*EXTRACTED RECORDS*.
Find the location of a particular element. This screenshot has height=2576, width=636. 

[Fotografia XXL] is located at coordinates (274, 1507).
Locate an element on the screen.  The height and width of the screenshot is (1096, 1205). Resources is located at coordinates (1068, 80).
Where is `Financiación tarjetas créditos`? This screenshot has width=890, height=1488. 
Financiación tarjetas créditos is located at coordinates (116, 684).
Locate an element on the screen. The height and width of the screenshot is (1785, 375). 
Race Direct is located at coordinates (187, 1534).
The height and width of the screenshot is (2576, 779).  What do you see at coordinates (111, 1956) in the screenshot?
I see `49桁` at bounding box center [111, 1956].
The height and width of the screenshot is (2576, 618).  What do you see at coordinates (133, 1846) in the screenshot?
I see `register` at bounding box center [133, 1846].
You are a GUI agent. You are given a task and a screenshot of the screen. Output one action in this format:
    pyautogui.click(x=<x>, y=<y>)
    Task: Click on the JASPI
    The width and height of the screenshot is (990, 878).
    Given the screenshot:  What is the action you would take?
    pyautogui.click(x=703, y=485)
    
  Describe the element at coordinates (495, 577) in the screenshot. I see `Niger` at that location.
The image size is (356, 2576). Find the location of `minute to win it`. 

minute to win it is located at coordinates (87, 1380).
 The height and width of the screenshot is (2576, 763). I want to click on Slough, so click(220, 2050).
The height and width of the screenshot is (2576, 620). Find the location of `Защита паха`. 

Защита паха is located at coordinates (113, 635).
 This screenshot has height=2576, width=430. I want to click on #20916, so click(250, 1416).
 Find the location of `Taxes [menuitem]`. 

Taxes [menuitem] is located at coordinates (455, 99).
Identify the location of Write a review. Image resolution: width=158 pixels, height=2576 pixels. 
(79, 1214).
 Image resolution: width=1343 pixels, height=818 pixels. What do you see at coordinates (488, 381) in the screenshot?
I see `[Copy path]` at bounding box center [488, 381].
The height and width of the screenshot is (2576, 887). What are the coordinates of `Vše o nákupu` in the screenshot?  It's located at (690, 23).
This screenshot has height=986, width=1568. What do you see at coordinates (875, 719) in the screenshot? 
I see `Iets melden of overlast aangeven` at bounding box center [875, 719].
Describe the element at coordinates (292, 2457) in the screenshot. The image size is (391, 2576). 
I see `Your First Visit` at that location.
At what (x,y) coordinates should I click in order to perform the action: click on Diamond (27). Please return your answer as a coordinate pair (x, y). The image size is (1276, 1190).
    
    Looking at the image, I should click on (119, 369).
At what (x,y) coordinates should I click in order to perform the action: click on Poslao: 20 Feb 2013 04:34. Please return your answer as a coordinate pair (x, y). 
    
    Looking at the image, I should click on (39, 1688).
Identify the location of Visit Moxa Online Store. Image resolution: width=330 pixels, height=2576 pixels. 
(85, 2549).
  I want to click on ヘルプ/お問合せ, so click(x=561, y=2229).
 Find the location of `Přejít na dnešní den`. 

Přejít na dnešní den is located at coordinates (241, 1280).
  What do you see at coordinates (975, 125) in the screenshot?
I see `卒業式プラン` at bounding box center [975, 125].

*WORK ORDER*. Find the line containing "Identify the location of Visit" in the data above. Please transcribe it and every line after it, exactly.

*ANSWER TO THIS EXERCISE*.
Identify the location of Visit Moxa Online Store. Image resolution: width=330 pixels, height=2576 pixels. 
(85, 2549).
  I want to click on ヘルプ/お問合せ, so click(x=561, y=2229).
 Find the location of `Přejít na dnešní den`. 

Přejít na dnešní den is located at coordinates (241, 1280).
  What do you see at coordinates (975, 125) in the screenshot?
I see `卒業式プラン` at bounding box center [975, 125].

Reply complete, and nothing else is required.